Yesterday, Arm announced significant progress in its "total design" plan. Launched a year ago, the program aims to accelerate the development of custom chips for data centers by fostering collaboration among industry partners. The ecosystem has grown to include nearly 30 participating companies, with the recent additions of AlcorMicro, Egis, PUFSecurity and SEMIFIVE.
A noteworthy development is that Arm, Samsung Foundry, AD Technology and Rebellions have collaborated to create an artificial intelligence CPU chip platform. The collaboration aims to provide solutions for cloud, HPC and AI/ML workloads, combining Rebellions’ AI accelerators with AD Technology’s computing chips, implemented using Samsung Foundry’s 2nm Gate-All-Around (GAA) FET technology.
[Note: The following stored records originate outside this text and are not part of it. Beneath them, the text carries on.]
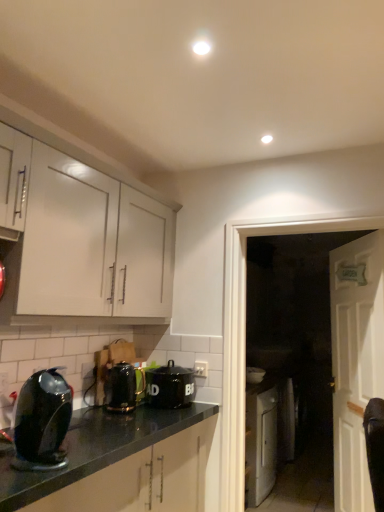 What do you see at coordinates (355, 362) in the screenshot? I see `white wooden door at right` at bounding box center [355, 362].

What is the approximate height of shiny black kettle at lower left, which ranks as the first kitchen appliance in front-to-back order?

shiny black kettle at lower left, which ranks as the first kitchen appliance in front-to-back order, is 12.55 inches in height.

What do you see at coordinates (170, 386) in the screenshot? This screenshot has height=512, width=384. I see `black ceramic canister at center, the 3th kitchen appliance positioned from the front` at bounding box center [170, 386].

The image size is (384, 512). What do you see at coordinates (85, 238) in the screenshot?
I see `white glossy cabinet at upper left` at bounding box center [85, 238].

What is the approximate height of metallic black kettle at lower center, the second kitchen appliance viewed from the left?

It is 10.64 inches.

Where is `white wooden door at right`? white wooden door at right is located at coordinates (355, 362).

Is point (331, 224) positioned before point (176, 390)?

No.

Looking at this image, considering the relative sizes of white glossy door at right and black ceramic canister at center, the first kitchen appliance viewed from the back, in the image provided, is white glossy door at right smaller than black ceramic canister at center, the first kitchen appliance viewed from the back,?

Actually, white glossy door at right might be larger than black ceramic canister at center, the first kitchen appliance viewed from the back.

Is white glossy door at right to the left or to the right of black ceramic canister at center, acting as the 1th kitchen appliance starting from the right, in the image?

white glossy door at right is positioned on black ceramic canister at center, acting as the 1th kitchen appliance starting from the right,'s right side.

Is white wooden door at right in contact with shiny black kettle at lower left, acting as the 1th kitchen appliance starting from the left?

No, white wooden door at right is not making contact with shiny black kettle at lower left, acting as the 1th kitchen appliance starting from the left.

Visually, is white wooden door at right positioned to the left or to the right of shiny black kettle at lower left, which ranks as the first kitchen appliance in front-to-back order?

In the image, white wooden door at right appears on the right side of shiny black kettle at lower left, which ranks as the first kitchen appliance in front-to-back order.

From a real-world perspective, is white wooden door at right above or below shiny black kettle at lower left, which ranks as the first kitchen appliance in front-to-back order?

white wooden door at right is situated lower than shiny black kettle at lower left, which ranks as the first kitchen appliance in front-to-back order, in the real world.

Is white wooden door at right taller than white glossy door at right?

Yes.

From a real-world perspective, is white wooden door at right beneath white glossy door at right?

Yes, from a real-world perspective, white wooden door at right is under white glossy door at right.

Visually, is white wooden door at right positioned to the left or to the right of white glossy door at right?

Clearly, white wooden door at right is on the right of white glossy door at right in the image.

At what (x,y) coordinates should I click in order to perform the action: click on glass door above the white wooden door at right (from the image's perspective). Please return your answer as a coordinate pair (x, y). The height and width of the screenshot is (512, 384). Looking at the image, I should click on (245, 335).

Considering their positions, is white glossy cabinet at upper left located in front of or behind shiny black kettle at lower left, acting as the 1th kitchen appliance starting from the left?

white glossy cabinet at upper left is behind shiny black kettle at lower left, acting as the 1th kitchen appliance starting from the left.

Considering the sizes of objects white glossy cabinet at upper left and shiny black kettle at lower left, which ranks as the first kitchen appliance in front-to-back order, in the image provided, who is thinner, white glossy cabinet at upper left or shiny black kettle at lower left, which ranks as the first kitchen appliance in front-to-back order,?

Thinner between the two is shiny black kettle at lower left, which ranks as the first kitchen appliance in front-to-back order.

From their relative heights in the image, would you say white glossy cabinet at upper left is taller or shorter than shiny black kettle at lower left, acting as the 1th kitchen appliance starting from the left?

Considering their sizes, white glossy cabinet at upper left has more height than shiny black kettle at lower left, acting as the 1th kitchen appliance starting from the left.

From a real-world perspective, which is physically above, white glossy cabinet at upper left or shiny black kettle at lower left, which ranks as the first kitchen appliance in front-to-back order?

white glossy cabinet at upper left, from a real-world perspective.

Does metallic black kettle at lower center, the second kitchen appliance when ordered from back to front, lie in front of white glossy cabinet at upper left?

No, the depth of metallic black kettle at lower center, the second kitchen appliance when ordered from back to front, is greater than that of white glossy cabinet at upper left.

From the image's perspective, is metallic black kettle at lower center, the second kitchen appliance viewed from the left, on white glossy cabinet at upper left?

Actually, metallic black kettle at lower center, the second kitchen appliance viewed from the left, appears below white glossy cabinet at upper left in the image.

Is metallic black kettle at lower center, positioned as the second kitchen appliance in right-to-left order, at the right side of white glossy cabinet at upper left?

Correct, you'll find metallic black kettle at lower center, positioned as the second kitchen appliance in right-to-left order, to the right of white glossy cabinet at upper left.

Based on their sizes in the image, would you say metallic black kettle at lower center, the second kitchen appliance when ordered from back to front, is bigger or smaller than white glossy cabinet at upper left?

Clearly, metallic black kettle at lower center, the second kitchen appliance when ordered from back to front, is smaller in size than white glossy cabinet at upper left.

Is white wooden door at right turned away from metallic black kettle at lower center, arranged as the 2th kitchen appliance when viewed from the front?

No, metallic black kettle at lower center, arranged as the 2th kitchen appliance when viewed from the front, is not at the back of white wooden door at right.

Identify the location of door on the right of metallic black kettle at lower center, the second kitchen appliance viewed from the left. Image resolution: width=384 pixels, height=512 pixels. (355, 362).

What's the angular difference between white wooden door at right and metallic black kettle at lower center, arranged as the 2th kitchen appliance when viewed from the front,'s facing directions?

They differ by 157 degrees in their facing directions.

Looking at this image, from a real-world perspective, who is located higher, white wooden door at right or metallic black kettle at lower center, the second kitchen appliance when ordered from back to front?

In real-world perspective, metallic black kettle at lower center, the second kitchen appliance when ordered from back to front, is above.

From a real-world perspective, is black ceramic canister at center, placed as the 3th kitchen appliance when sorted from left to right, above or below shiny black kettle at lower left, positioned as the 3th kitchen appliance in right-to-left order?

black ceramic canister at center, placed as the 3th kitchen appliance when sorted from left to right, is below shiny black kettle at lower left, positioned as the 3th kitchen appliance in right-to-left order.

From the image's perspective, is black ceramic canister at center, acting as the 1th kitchen appliance starting from the right, positioned above or below shiny black kettle at lower left, which ranks as the first kitchen appliance in front-to-back order?

From the image's perspective, black ceramic canister at center, acting as the 1th kitchen appliance starting from the right, appears below shiny black kettle at lower left, which ranks as the first kitchen appliance in front-to-back order.

Considering the sizes of objects black ceramic canister at center, the 3th kitchen appliance positioned from the front, and shiny black kettle at lower left, positioned as the 3th kitchen appliance in right-to-left order, in the image provided, who is taller, black ceramic canister at center, the 3th kitchen appliance positioned from the front, or shiny black kettle at lower left, positioned as the 3th kitchen appliance in right-to-left order,?

shiny black kettle at lower left, positioned as the 3th kitchen appliance in right-to-left order.

Image resolution: width=384 pixels, height=512 pixels. I want to click on the 2nd kitchen appliance counting from the left side of the black ceramic canister at center, the first kitchen appliance viewed from the back, so click(x=42, y=421).

This screenshot has width=384, height=512. What are the coordinates of `the 1st kitchen appliance counting from the left side of the white glossy door at right` in the screenshot? It's located at (170, 386).

Find the location of a particular element. The height and width of the screenshot is (512, 384). the 3rd kitchen appliance directly above the white wooden door at right (from a real-world perspective) is located at coordinates (42, 421).

Considering their positions, is shiny black kettle at lower left, acting as the 1th kitchen appliance starting from the left, positioned further to white wooden door at right than white glossy cabinet at upper left?

shiny black kettle at lower left, acting as the 1th kitchen appliance starting from the left, is positioned further to the anchor white wooden door at right.

Looking at the image, which one is located further to metallic black kettle at lower center, arranged as the 2th kitchen appliance when viewed from the front, shiny black kettle at lower left, acting as the 1th kitchen appliance starting from the left, or white glossy cabinet at upper left?

The object further to metallic black kettle at lower center, arranged as the 2th kitchen appliance when viewed from the front, is shiny black kettle at lower left, acting as the 1th kitchen appliance starting from the left.

From the image, which object appears to be nearer to white wooden door at right, metallic black kettle at lower center, arranged as the 2th kitchen appliance when viewed from the front, or black ceramic canister at center, the 3th kitchen appliance positioned from the front?

The object closer to white wooden door at right is black ceramic canister at center, the 3th kitchen appliance positioned from the front.

When comparing their distances from white glossy door at right, does white glossy cabinet at upper left or white wooden door at right seem closer?

Among the two, white wooden door at right is located nearer to white glossy door at right.

Which object lies nearer to the anchor point white wooden door at right, white glossy door at right or white glossy cabinet at upper left?

white glossy door at right lies closer to white wooden door at right than the other object.

From the image, which object appears to be farther from white glossy door at right, black ceramic canister at center, the first kitchen appliance viewed from the back, or white glossy cabinet at upper left?

white glossy cabinet at upper left lies further to white glossy door at right than the other object.

When comparing their distances from white glossy cabinet at upper left, does white wooden door at right or metallic black kettle at lower center, arranged as the 2th kitchen appliance when viewed from the front, seem further?

white wooden door at right.

Considering their positions, is black ceramic canister at center, acting as the 1th kitchen appliance starting from the right, positioned closer to white glossy door at right than metallic black kettle at lower center, the second kitchen appliance viewed from the left?

black ceramic canister at center, acting as the 1th kitchen appliance starting from the right, is positioned closer to the anchor white glossy door at right.

The width and height of the screenshot is (384, 512). I want to click on cabinetry between shiny black kettle at lower left, positioned as the 3th kitchen appliance in right-to-left order, and black ceramic canister at center, acting as the 1th kitchen appliance starting from the right, from front to back, so click(x=85, y=238).

Where is `cabinetry located between shiny black kettle at lower left, the third kitchen appliance when ordered from back to front, and white wooden door at right in the left-right direction`? cabinetry located between shiny black kettle at lower left, the third kitchen appliance when ordered from back to front, and white wooden door at right in the left-right direction is located at coordinates click(x=85, y=238).

Where is `glass door located between metallic black kettle at lower center, arranged as the 2th kitchen appliance when viewed from the front, and white wooden door at right in the left-right direction`? glass door located between metallic black kettle at lower center, arranged as the 2th kitchen appliance when viewed from the front, and white wooden door at right in the left-right direction is located at coordinates (245, 335).

You are a GUI agent. You are given a task and a screenshot of the screen. Output one action in this format:
    pyautogui.click(x=<x>, y=<y>)
    Task: Click on the glass door between white glossy cabinet at upper left and white wooden door at right from left to right
    The width and height of the screenshot is (384, 512).
    Given the screenshot: What is the action you would take?
    pyautogui.click(x=245, y=335) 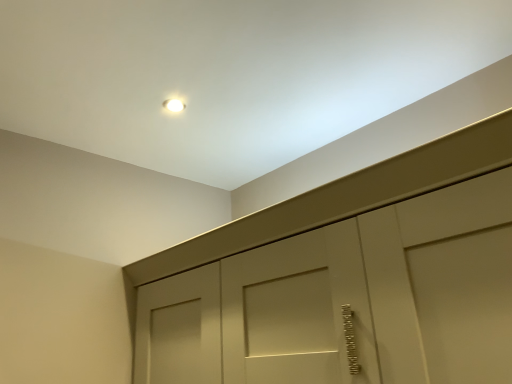 What do you see at coordinates (174, 105) in the screenshot? I see `white glossy light fixture at upper center` at bounding box center [174, 105].

You are a GUI agent. You are given a task and a screenshot of the screen. Output one action in this format:
    pyautogui.click(x=<x>, y=<y>)
    Task: Click on the white glossy light fixture at upper center
    
    Given the screenshot: What is the action you would take?
    pyautogui.click(x=174, y=105)

Locate an element on the screen. white glossy light fixture at upper center is located at coordinates (174, 105).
The platform is expected to bring significant efficiency improvements to generative artificial intelligence workloads, and it is estimated that for an LLM like Llama3.1 with 405 billion parameters, its efficiency will be 2-3 times higher than standard CPU designs.
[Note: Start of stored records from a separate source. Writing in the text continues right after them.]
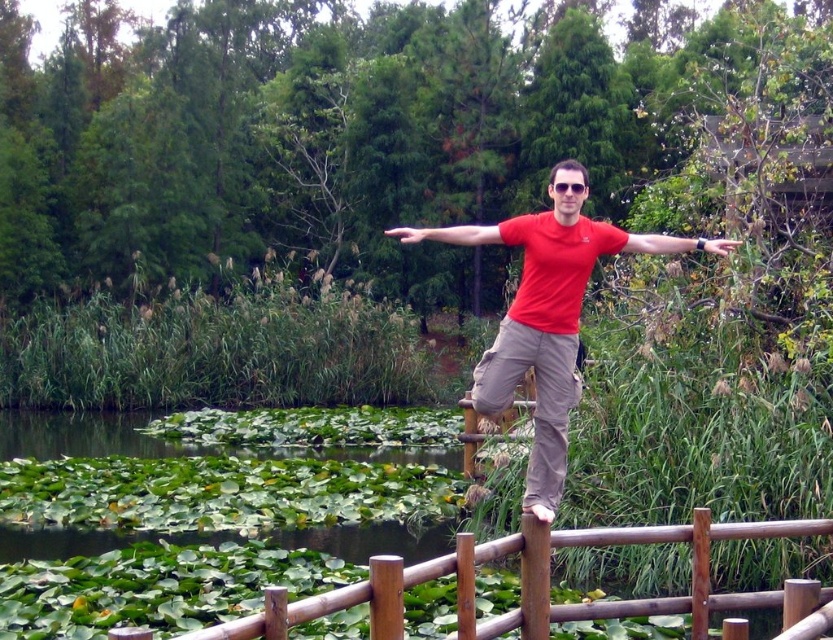 You are a safety inspector evaluating the scene. The safety guidelines state that there must be at least 6 meters of clearance between any railing and a person standing on it to prevent overcrowding. Based on the image, is the distance between the brown wooden rail at center and the red matte shirt at center compliant with the safety guidelines?

The distance between the brown wooden rail at center and the red matte shirt at center is 5.35 meters, which is less than the required 6 meters. Therefore, the scene does not comply with the safety guidelines. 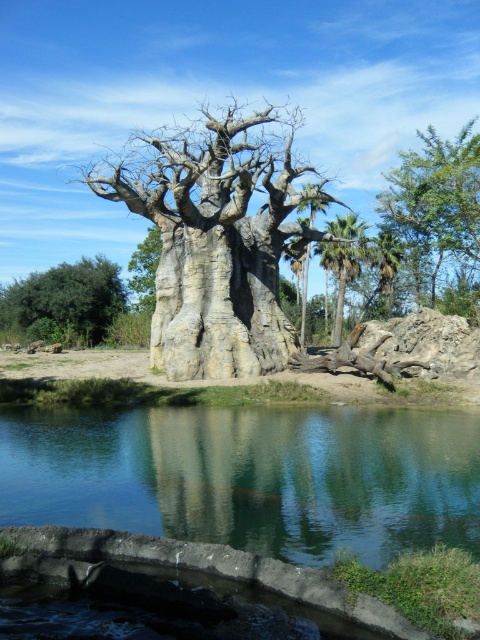 Question: Is gray rough textured tree at center behind green leafy tree at upper right?

Choices:
 (A) no
 (B) yes

Answer: (A)

Question: Among these points, which one is nearest to the camera?

Choices:
 (A) (468, 426)
 (B) (324, 252)
 (C) (253, 282)

Answer: (A)

Question: In this image, where is clear glass water at lower center located relative to green leafy tree at upper right?

Choices:
 (A) right
 (B) left

Answer: (B)

Question: Based on their relative distances, which object is nearer to the clear glass water at lower center?

Choices:
 (A) rough bark tree at center
 (B) green leafy tree at upper right
 (C) gray rough textured tree at center
 (D) green leafy tree at lower left

Answer: (C)

Question: Is rough bark tree at center positioned behind green leafy palm tree at upper right?

Choices:
 (A) no
 (B) yes

Answer: (B)

Question: Which point is farther to the camera?

Choices:
 (A) clear glass water at lower center
 (B) green leafy palm tree at center
 (C) green leafy palm tree at upper right
 (D) green leafy tree at upper right

Answer: (C) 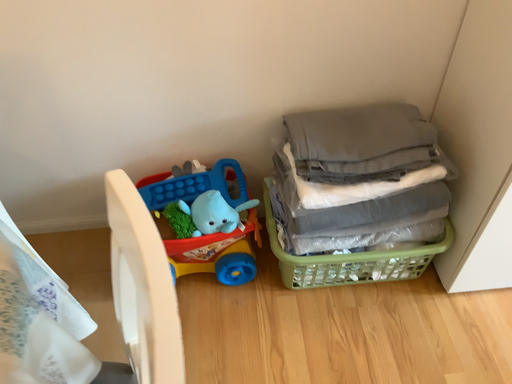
Arm’s approach emphasizes the importance of CPU computing in supporting the full AI stack, including advanced technologies such as data preprocessing, orchestration and retrieval augmentation generation (RAG). The company's Compute Subsystem (CSS) is designed to meet these requirements, providing a foundation for partners to build diverse chipset solutions.
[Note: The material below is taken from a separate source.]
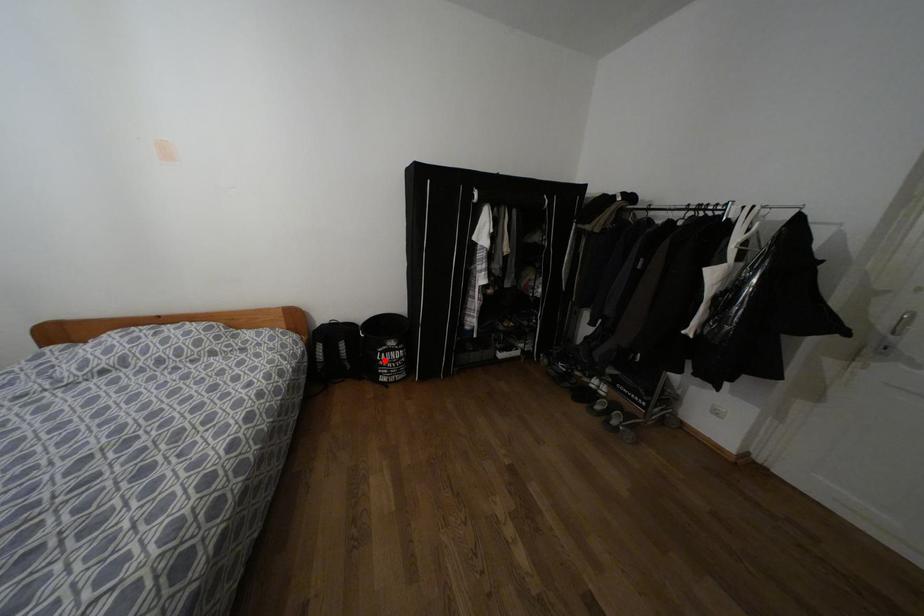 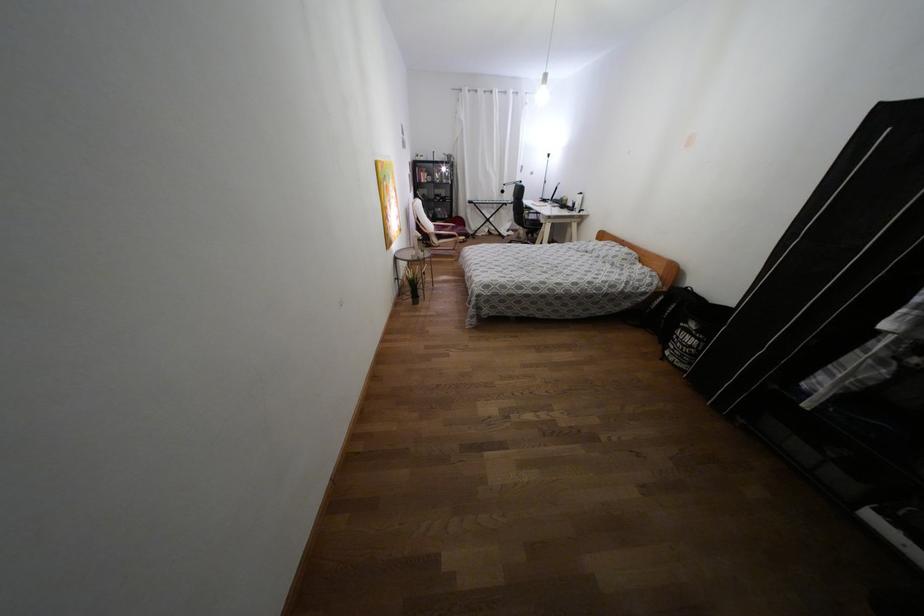 Question: I am providing you with two images of the same scene from different viewpoints. Given a red point in image1, look at the same physical point in image2. Is it:

Choices:
 (A) Closer to the viewpoint
 (B) Farther from the viewpoint

Answer: (A)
Several companies, including AlcorMicro and Alphawave, have announced plans to develop CSS-powered chips for a variety of artificial intelligence and high-performance computing applications. The program also focuses on software readiness, ensuring that major frameworks and operating systems are compatible with Arm-based systems. Recent efforts include the introduction of ArmKleidi technology, which optimizes CPU-based inference for open source projects such as PyTorch and Llama.cpp.
It is worth noting that, as Google claims, most AI workloads are inferred on the CPU, so it makes a lot of sense to build the most efficient and best-performing CPU for AI.